Femicidios y transfemicidios:           271

Tentativas de femicidios                             243

Infancias huérfanas por femicidios         153

Femicidas suicidados                                       31

Marchas para exigir justicia                       223

Si la única verdad es la realidad este 2025 es contundente. La cifra de 271 femicidios y transfemicidios no alcanza, sin embargo, a dar dimensión real de lo que significan estos crímenes en los que el Estado tiene una responsabilidad directa, que es justamente lo que nos advierte este año. La intervención sistémica y decidida, convertida en política de Estado, para negar la figura de femicidio es parte de esta realidad que deforma los datos y la información pública “hasta distorsionar esa verdad para amoldarla a su perspectiva”, tal cual no advierte Hanna Arendt en su libro Los orígenes del totalitarismo. El objetivo, nos alerta, Arendt, es que ya no podamos distinguir lo verdadero de lo falso.

Esta operación que fue definida conceptualmente como “negacionismo” es analizada en clave contemporánea por la filósofa italiana Donatella Di Cesare en su libro Si Auschwitz no es nada. “Los negacionistas -que operan como dobermans del pensamiento- que nos preguntan por una cifra -¿hay 6 millones de judíos exterminados por el Holocausto? ¿hay 30 mil desaparecidos por la dictadura Argentina?- no tienen una duda real. De hecho ni siquiera son dudas: son intervenciones políticas.” Lo que hacen con esa pregunta es negar o aminorar esos hechos. “Su pretensión es hacer pasar a las víctimas por farsantes, a los testigos por mentirosos y a los sobrevivientes por falsificadores”.

¿Por qué?

Responde Di Cesare: “porque los primeros en instalar la negación fueron los perpetradores de los crímenes cometidos”.

¿Hay entonces 271 femicidios y transfemicidios?

Sí y también hay más, que han quedado ocultos tras el procedimiento negacionista estatal destinado a disminuir la cifra y a dificultar el acceso a la información a los sistemas de control ciudadano, tales como los que realizamos en nuestro Observatorio.

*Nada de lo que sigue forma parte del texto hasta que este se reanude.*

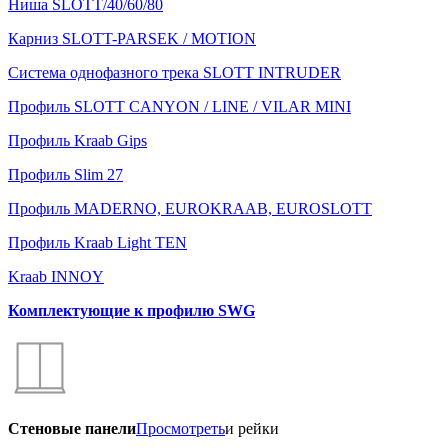
Ниша SLOTT/40/60/80
Карниз SLOTT-PARSEK / MOTION
Система однофазного трека SLOTT INTRUDER
Профиль SLOTT CANYON / LINE / VILAR MINI
Профиль Kraab Gips
Профиль Slim 27
Профиль MADERNO, EUROKRAAB, EUROSLOTT
Профиль Kraab Light TEN
Kraab INNOY
Комплектующие к профилю SWG
Стеновые панели
Просмотреть
и рейки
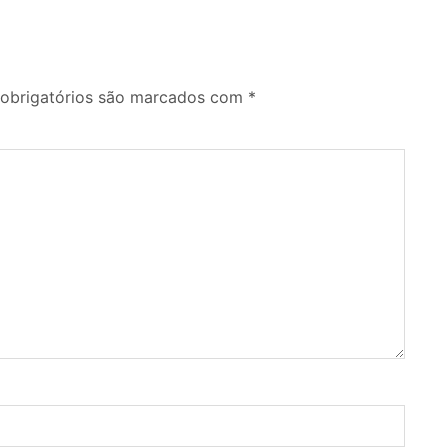
obrigatórios são marcados com
*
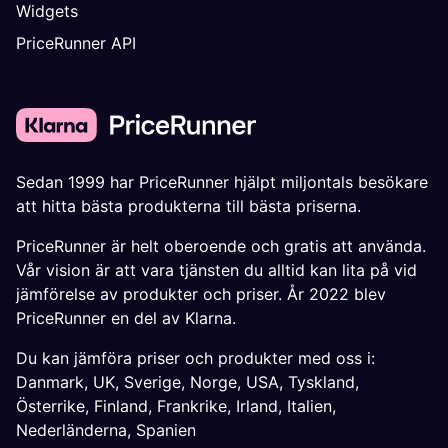
Widgets
PriceRunner API
Sedan 1999 har PriceRunner hjälpt miljontals besökare
att hitta bästa produkterna till bästa priserna.
PriceRunner är helt oberoende och gratis att använda.
Vår vision är att vara tjänsten du alltid kan lita på vid
jämförelse av produkter och priser. År 2022 blev
PriceRunner en del av Klarna.
Du kan jämföra priser och produkter med oss i:
Danmark
,
UK
,
Sverige
,
Norge
,
USA
,
Tyskland
,
Österrike
,
Finland
,
Frankrike
,
Irland
,
Italien
,
Nederländerna
,
Spanien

Una posible conclusión: al aplicar este procedimiento negacionista a los femicidios y transfemicidios el Estado está confesando su participación.

Veamos cómo.

En Argentina este año se avanzó un paso más en el proceso negacionista: la construcción de las cifras que se adecuen al objetivo ideológico de quienes administran el Estado. Para lograrlo tienen a su favor el manejo total de las herramientas y la capacidad absoluta de trabajar en todos los campos hasta obtener el resultado deseado y a través de cada eslabón que compone al Estado:

Poder Judicial: Jugó un rol decisivo en esta operación al negar la figura de femicidio en casos concretos-el crimen de la periodista Griselda Blanco es uno de los más dramáticos ejemplos-, y recaratulando otros en instancias de apelación. El primero fue el de Lucía Pérez, justamente el que originó el primer Paro de Mujeres. No hay ni siquiera pudor en ocultar su intención.

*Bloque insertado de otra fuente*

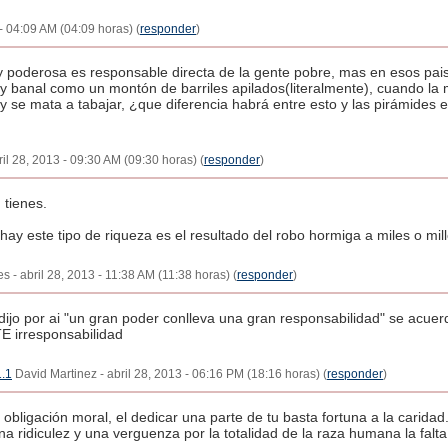
 - 04:09 AM (04:09 horas) (
responder
)
 poderosa es responsable directa de la gente pobre, mas en esos pais
 y banal como un montón de barriles apilados(literalmente), cuando la
se mata a tabajar, ¿que diferencia habrá entre esto y las pirámides e
il 28, 2013 - 09:30 AM (09:30 horas) (
responder
)
 tienes.
ay este tipo de riqueza es el resultado del robo hormiga a miles o mi
s - abril 28, 2013 - 11:38 AM (11:38 horas) (
responder
)
dijo por ai "un gran poder conlleva una gran responsabilidad" se acuerd
 irresponsabilidad
1.1
David Martinez - abril 28, 2013 - 06:16 PM (18:16 horas) (
responder
)
 obligación moral, el dedicar una parte de tu basta fortuna a la carida
a ridiculez y una verguenza por la totalidad de la raza humana la fal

En estos días de diciembre, además, la Corte Suprema de Justicia de la Nación deberá pronunciarse sobre el primer caso de femicidio que llega a esa instancia y ya se sabe que las opiniones de los jueces están divididas porque tuvieron que recurrir a la convocatoria de dos miembros más para que se expidan. El resultado incidirá en la aplicación de esa figura penal en todos los restantes.

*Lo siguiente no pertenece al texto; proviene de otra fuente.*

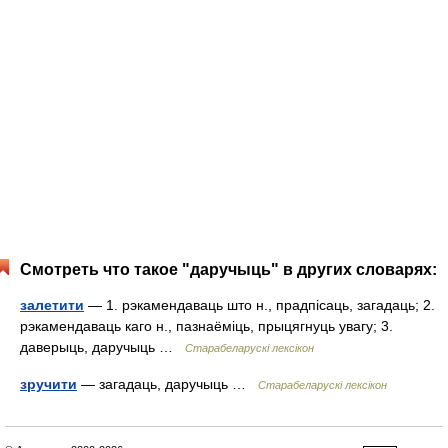
Смотреть что такое "даручыць" в других словарях:
залетити
— 1. рэкамендаваць што н., прадпісаць, загадаць; 2.
рэкамендаваць каго н., пазнаёміць, прыцягнуць увагу; 3.
даверыць, даручыць …
Старабеларускі лексікон
зручити
— загадаць, даручыць …
Старабеларускі лексікон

Julieta González desapareció el Día de la Primavera de 2016. Tenía 21 años. Su cuerpo fue encontrado en un descampado de Cacheuta, Mendoza, atado de pies y manos y con un golpe en la cabeza. En la investigación judicial se encontraron rastros de piel del imputado bajo las uñas de Julieta, sangre de Julieta en su vehículo y búsquedas en internet que había hecho el sospechoso sobre si podía «detectar ADN de fetos en cadáveres» y «cómo deshacerse de un cuerpo», lo que reforzó la hipótesis de que la había matado al enterarse de que estaba embarazada. Todas pruebasque involucraron a Andrés Di Cesare, un joven de 26 años, hijo de un notable empresario local, con el que tenía una relación, aunque ambos tenían pareja. El tribunal de primera instancia consideró el crimen como homicidio simple y condenó a Di Cesare a 18 años de prisión. En la apelación fiscal el tribunal de Casación aplicó la figura de femicidio y lo condenó a reclusión perpetua. Apeló entonces la defensa y ahora es la Corte Suprema de Nación quien debe decidir si se aplica la figura o no. La duda: si está acreditada la relación entre la víctima y su victimario. En fallo de primera instancia que negó la figura femicidio el tribunal argumentó que “para que se configure la relación de pareja debe existir cierta singularidad, notoriedad y estabilidad entre los miembros de la misma, aun cuando se base en una relación fundamentalmente de contenido sexual. Esta referencia a lo sexual indefectiblemente debe llevar un cierto compromiso emocional puesto que de otro modo caemos en la mera genitalidad, lo que por cierto no permite por sí configurar el concepto de pareja”. (SIC) También se dedicó -como ya es costumbre y a pesar de que los tratados internacionales suscriptos por el Estado argentino lo impiden- a analizar la conducta de la víctima, a quien consideró “decidida, independiente y de personalidad extrovertida”, negando así la otra condición legal para aplicar esa figura: la de vulnerabilidad y desigualdad.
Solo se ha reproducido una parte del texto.